For those Lewiecki left behind, out of this tragedy comes a responsibility to raise awareness. After Lewiecki’s death, peers and law school administrators lobbied legislators in Salem, demanding a waiting period for firearm purchases in a state with relatively relaxed gun laws.
In July, Miller returned to Oregon to attend Lewiecki’s memorial service and decided to also reach out to state legislators.
“They weren’t interested in talking to me. They weren’t interested in the topic,” Miller said. “Everyone grieves in their own way. We’re still grieving, but having an action and something to focus on was important.”
In 2009, Oregon’s Judiciary Committee introduced a bill into Senate that required a 14-day waiting period for the purchase of firearms. But the bill died in committee and was never heard on the Senate floor.
A medical professional, Miller decided to team up with Lewiecki’s father, also in the medical field.
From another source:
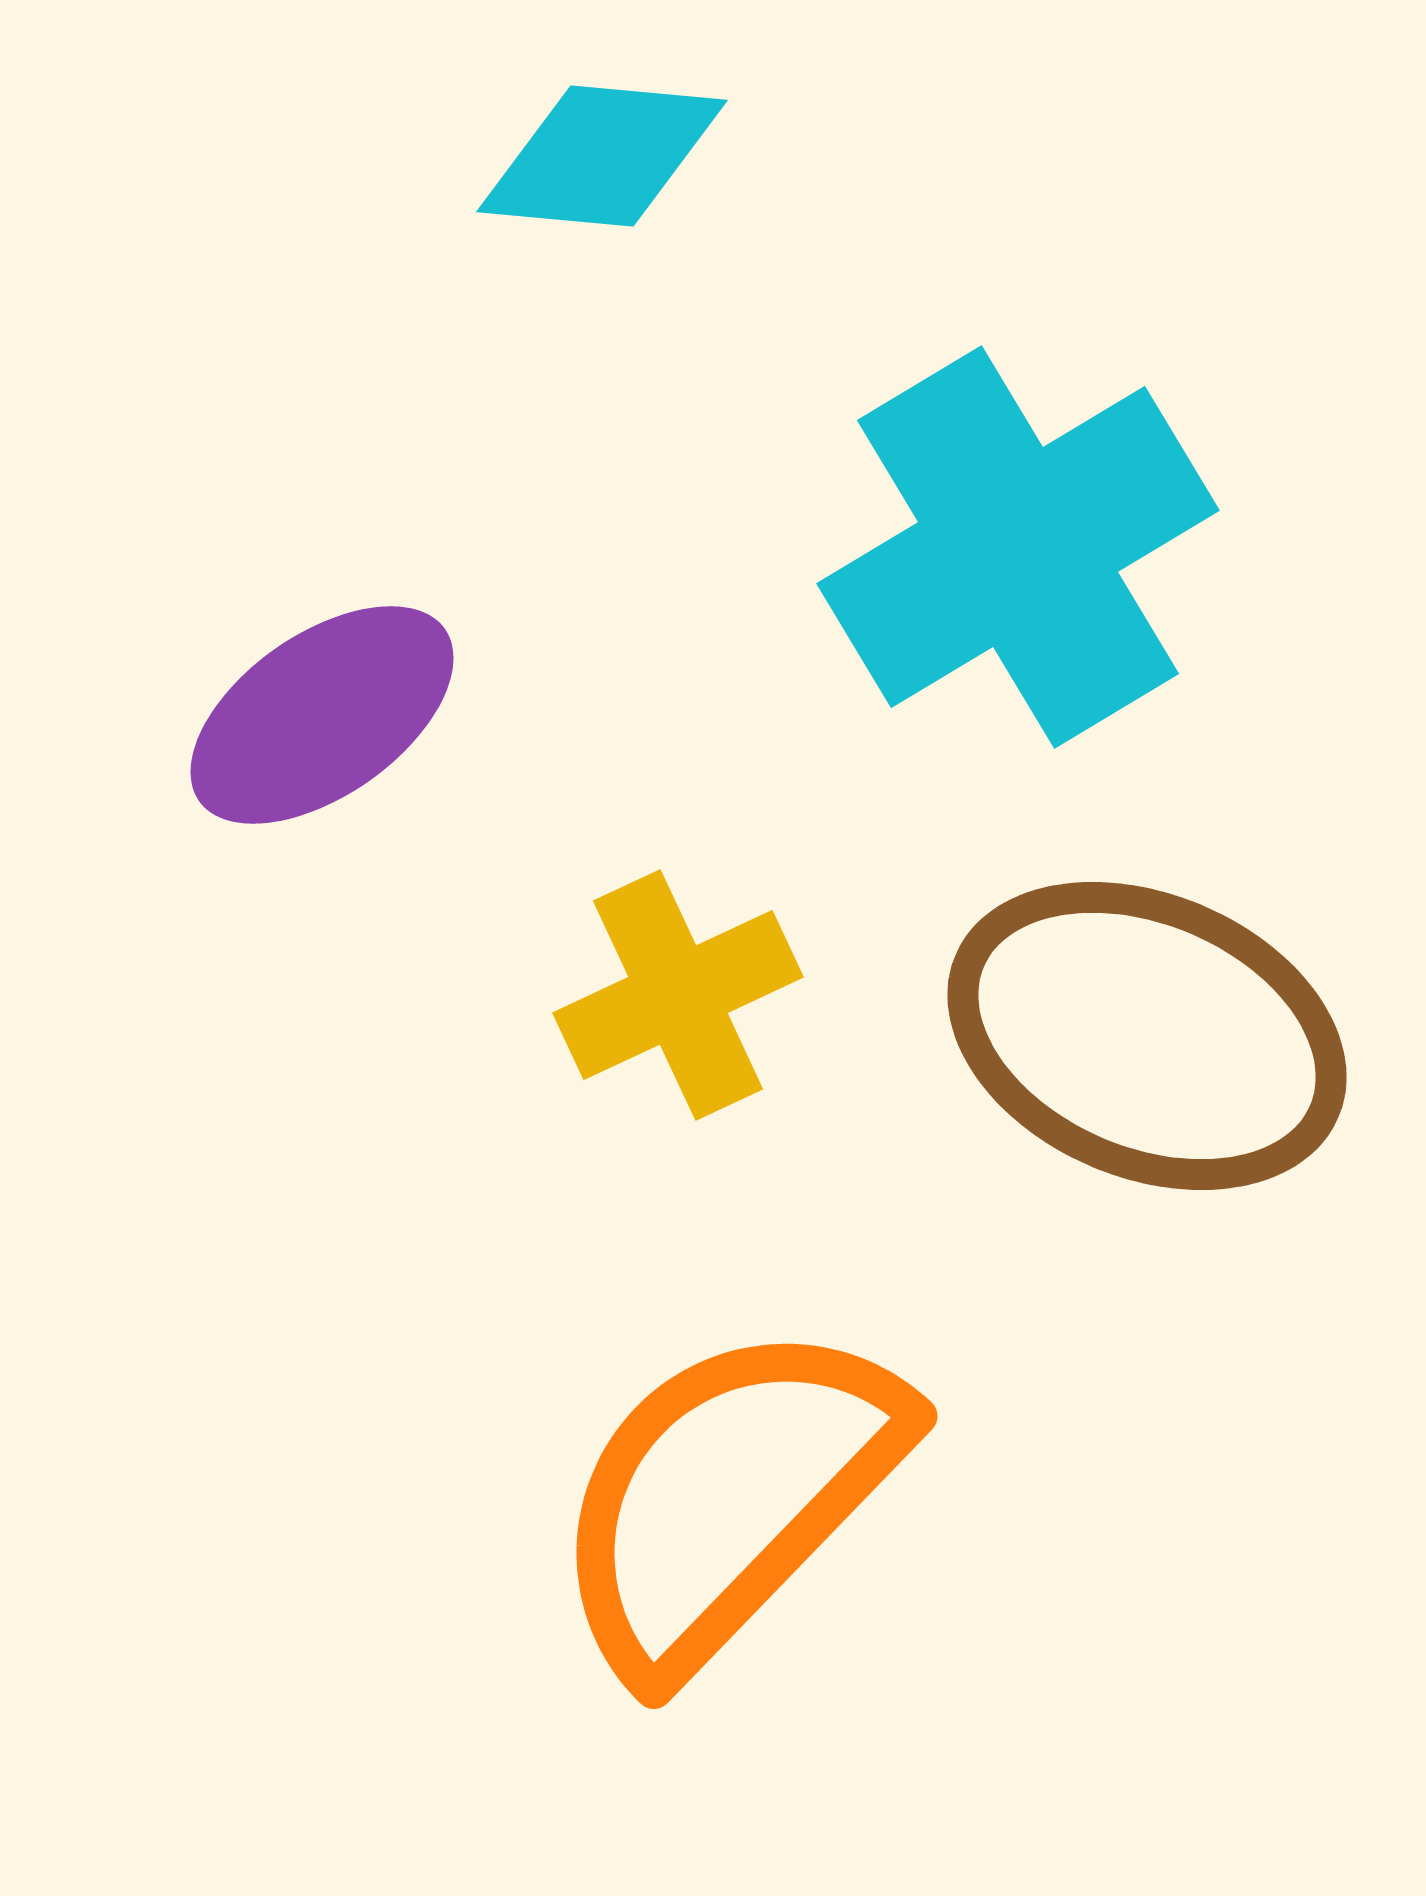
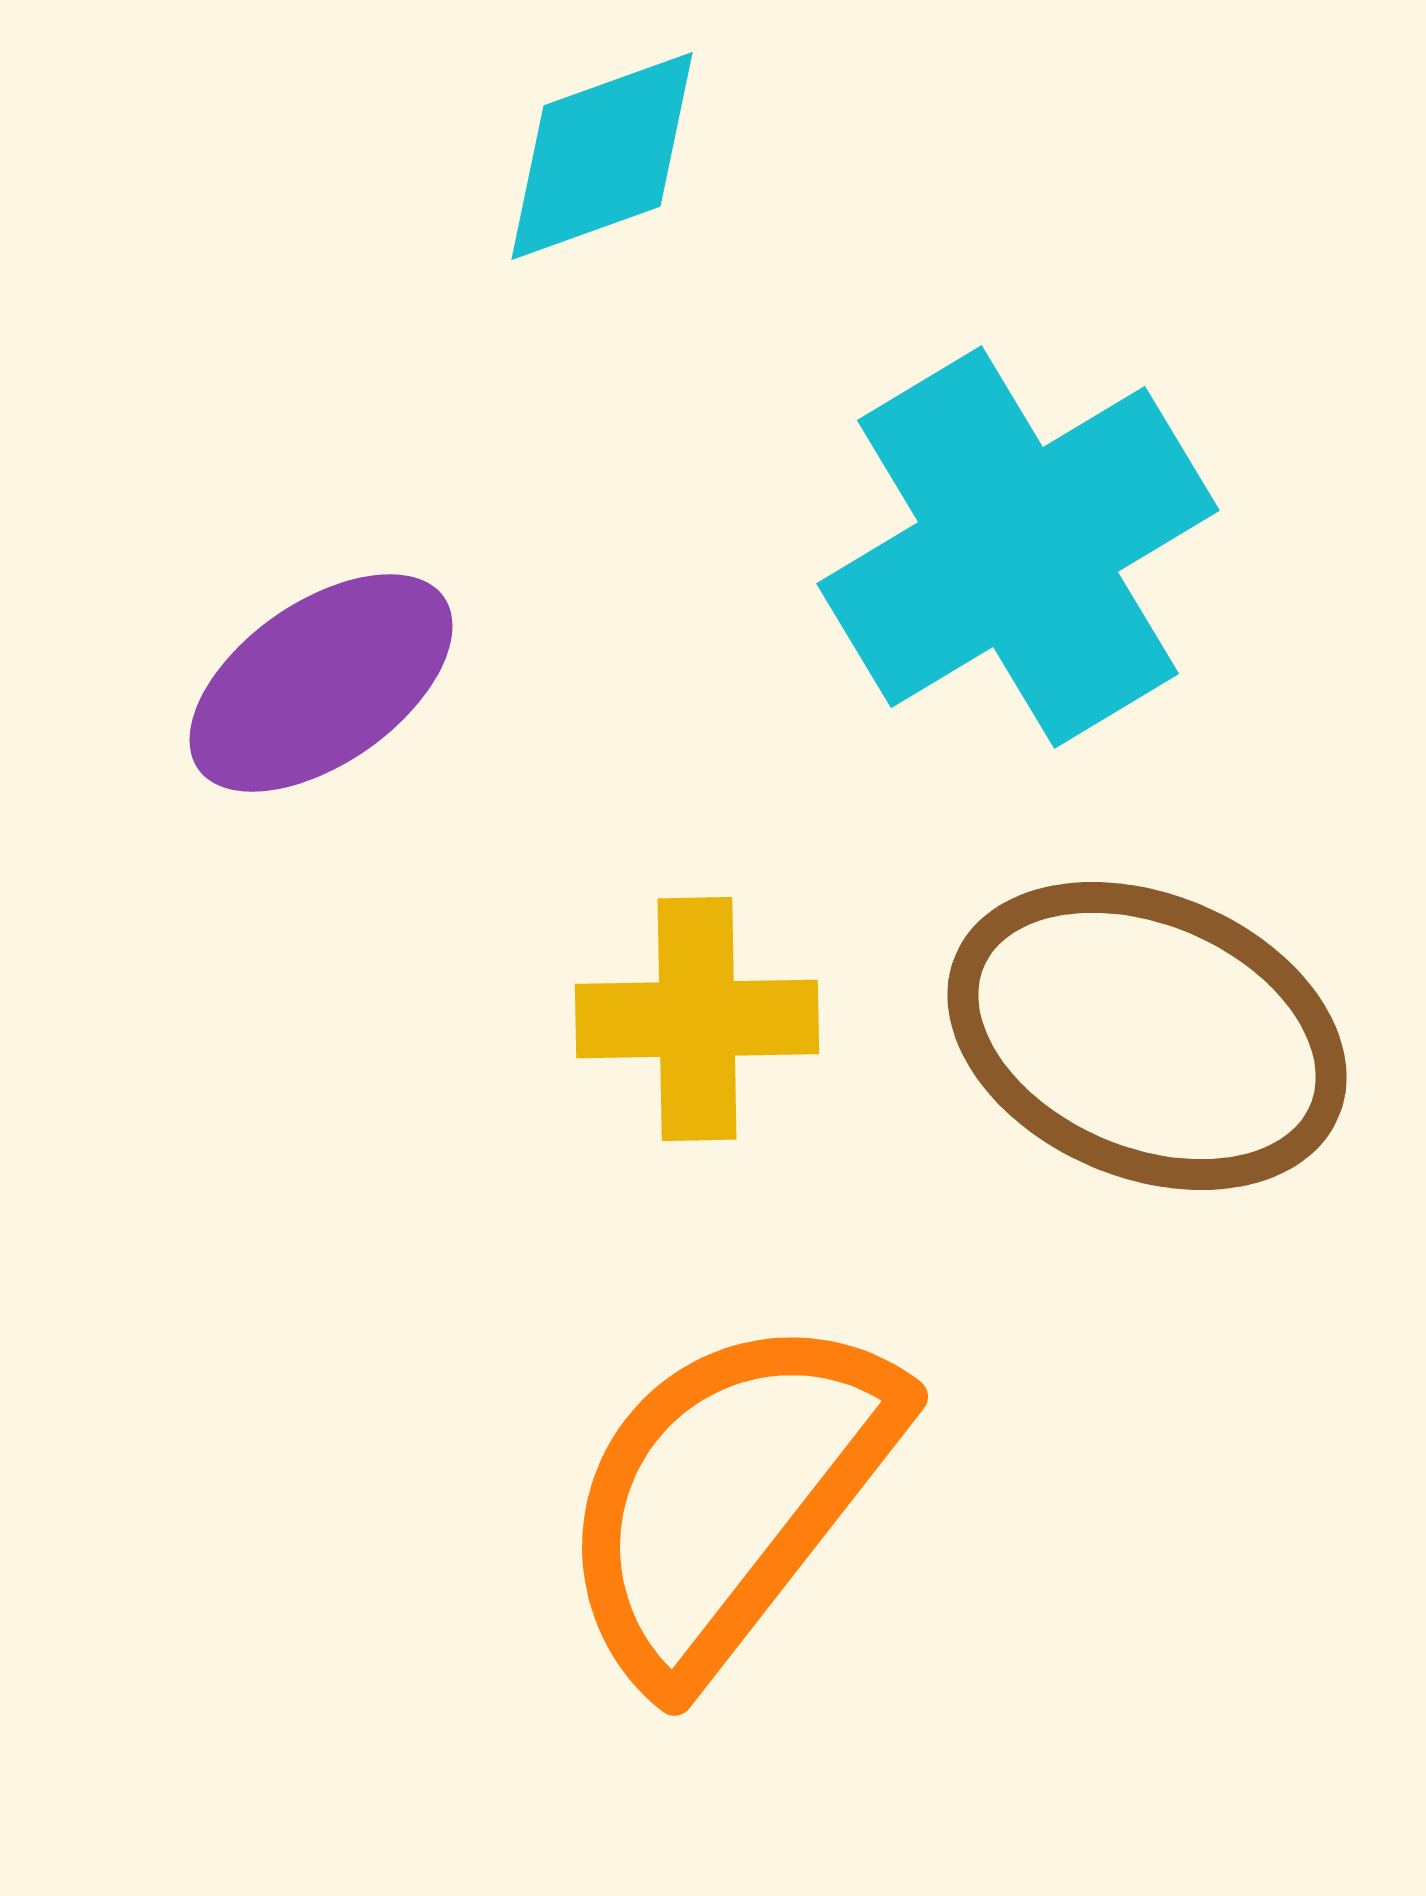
cyan diamond: rotated 25 degrees counterclockwise
purple ellipse: moved 1 px left, 32 px up
yellow cross: moved 19 px right, 24 px down; rotated 24 degrees clockwise
orange semicircle: rotated 6 degrees counterclockwise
Together, they co-authored an article for the official journal of the American Medical Association addressing the myths surrounding suicide and arguing for greater gun regulation.
For Lewiecki’s father, the effort is about reducing “crimes of passion.” While some perceive suicide to be a premeditated act, many suicides are actually conducted on impulse.
“People get the idea that they can’t go on living and they act on that within minutes or even hours of having that thought,” said Lewiecki’s father, E. Michael Lewiecki. “If (Kerry) had not been able to purchase a handgun so easily, I think there’s a good chance it might not have happened.”
Today, Miller said is still in love with Kerry Lewiecki, and her memories remain positive. But her grief speaks volumes, and she struggles with the anger and confusion that swept into her life in June last year.
“I don’t get to have the life I was supposed to have. I was supposed to be married. I was supposed to have a family … I don’t know if I’ll have (that) anymore,” Miller said. “It’s not the right option. It should never be an option. But I know he couldn’t see that.”